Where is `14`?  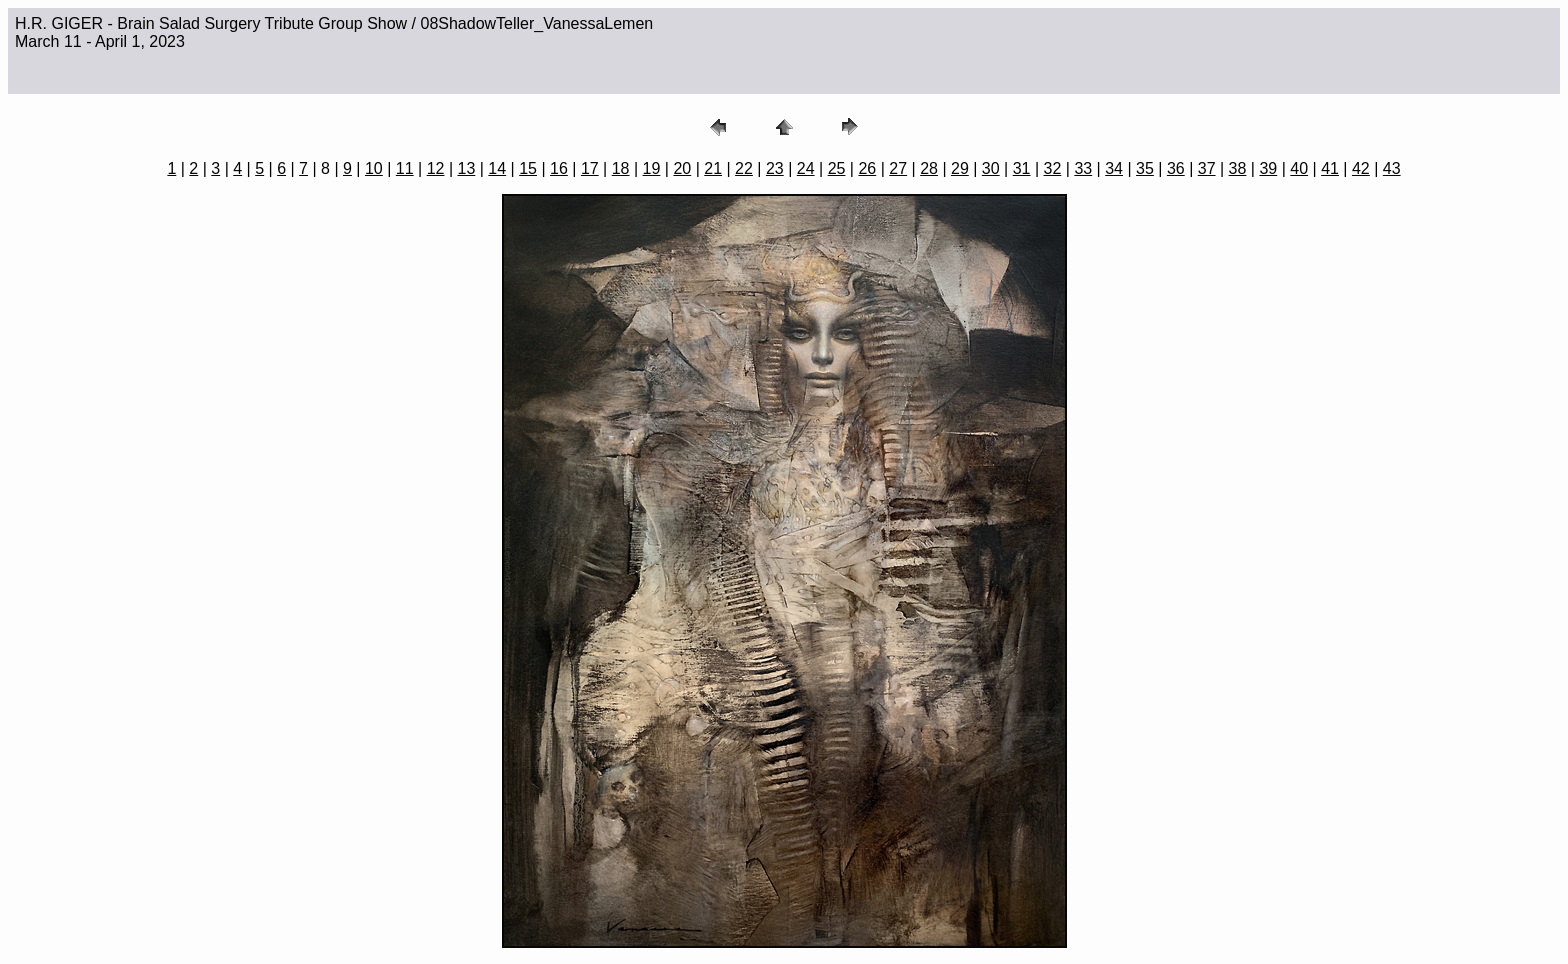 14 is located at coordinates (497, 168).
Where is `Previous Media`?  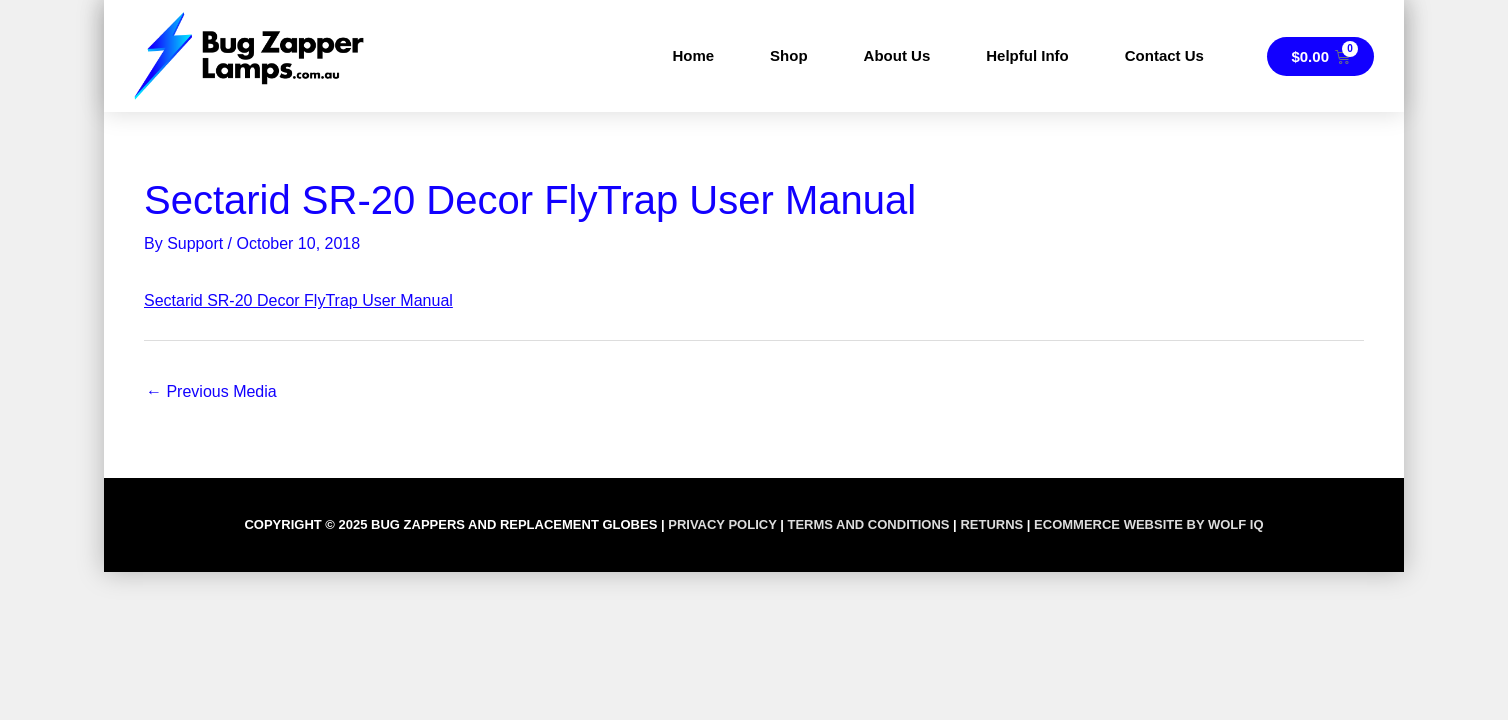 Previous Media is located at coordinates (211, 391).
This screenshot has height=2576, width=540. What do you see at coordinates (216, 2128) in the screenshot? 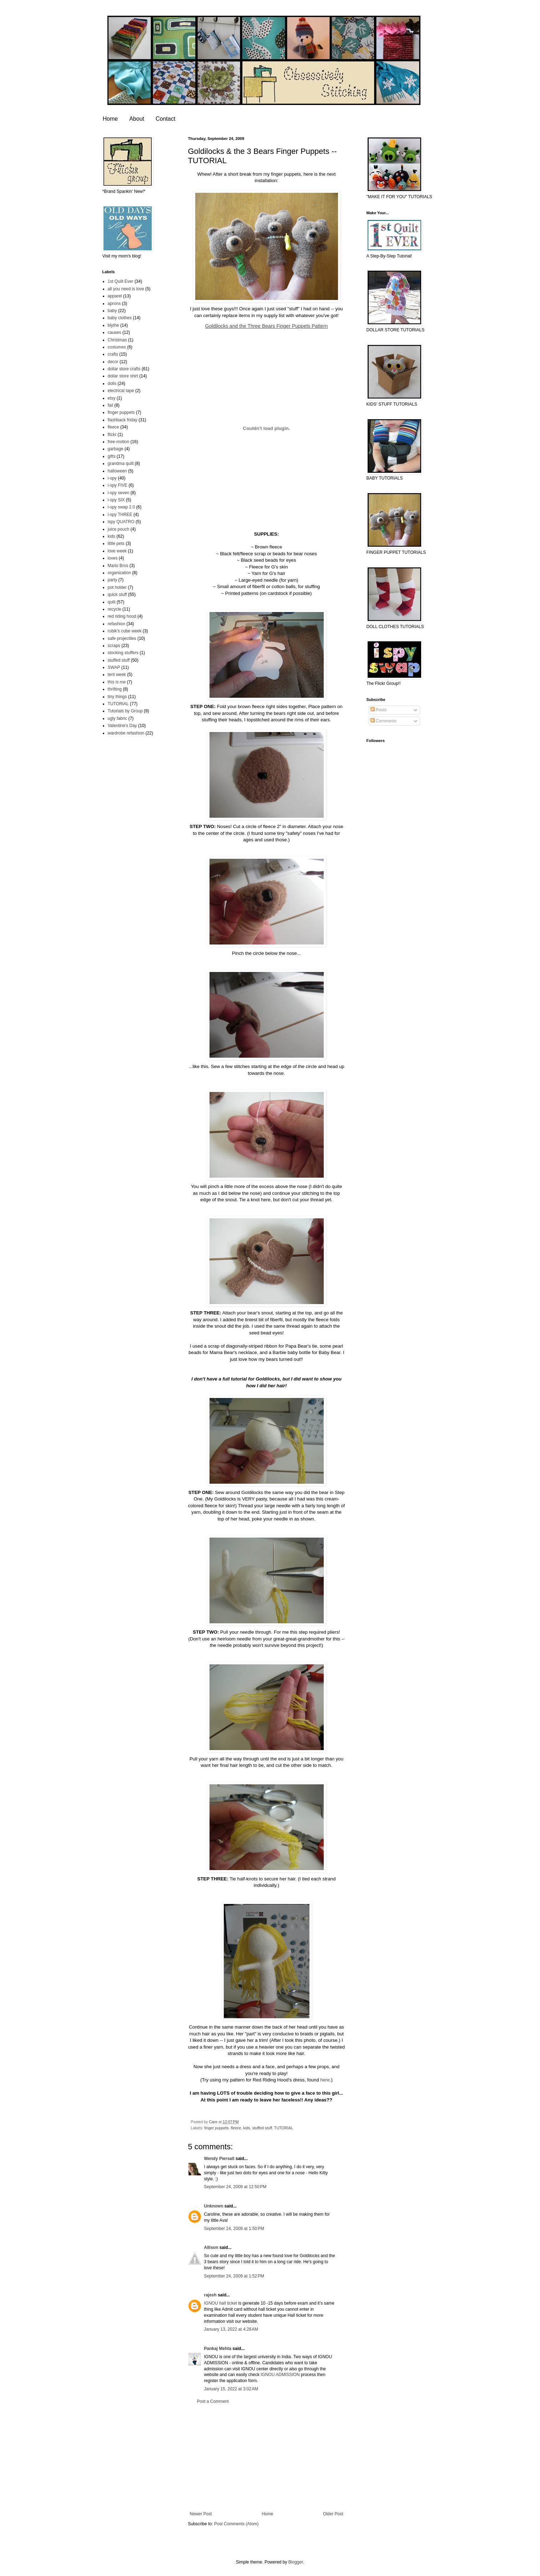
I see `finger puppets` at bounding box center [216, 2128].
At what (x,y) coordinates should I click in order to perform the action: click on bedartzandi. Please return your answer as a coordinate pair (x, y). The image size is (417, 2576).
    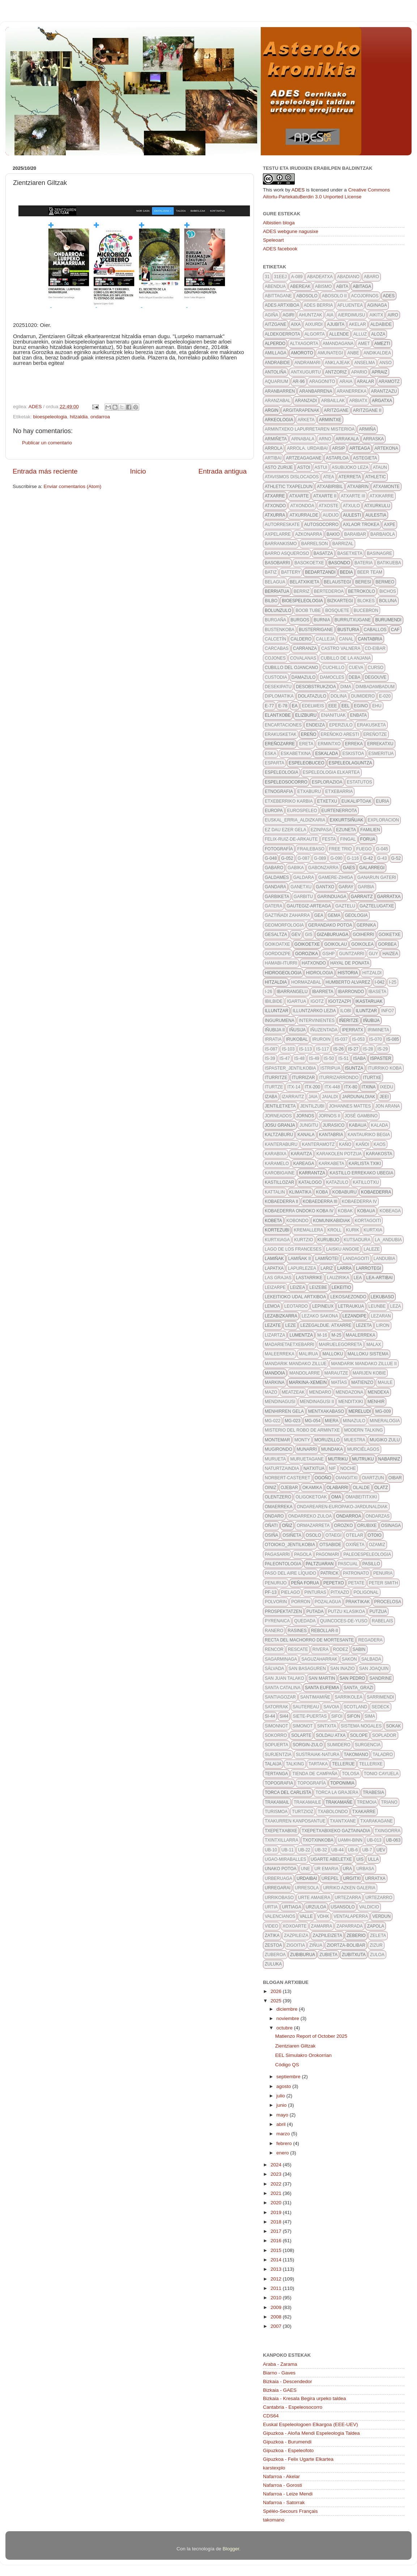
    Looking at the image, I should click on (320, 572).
•••
▶ Prompt:
For this exercise, output only the lines from the one bearing "This screenshot has" to the end of the material above, exactly as written, with pictures left out.

▶ Solution for this exercise:
This screenshot has height=2576, width=540. What do you see at coordinates (216, 2128) in the screenshot? 
I see `finger puppets` at bounding box center [216, 2128].
At what (x,y) coordinates should I click in order to perform the action: click on bedartzandi. Please return your answer as a coordinate pair (x, y). The image size is (417, 2576).
    Looking at the image, I should click on (320, 572).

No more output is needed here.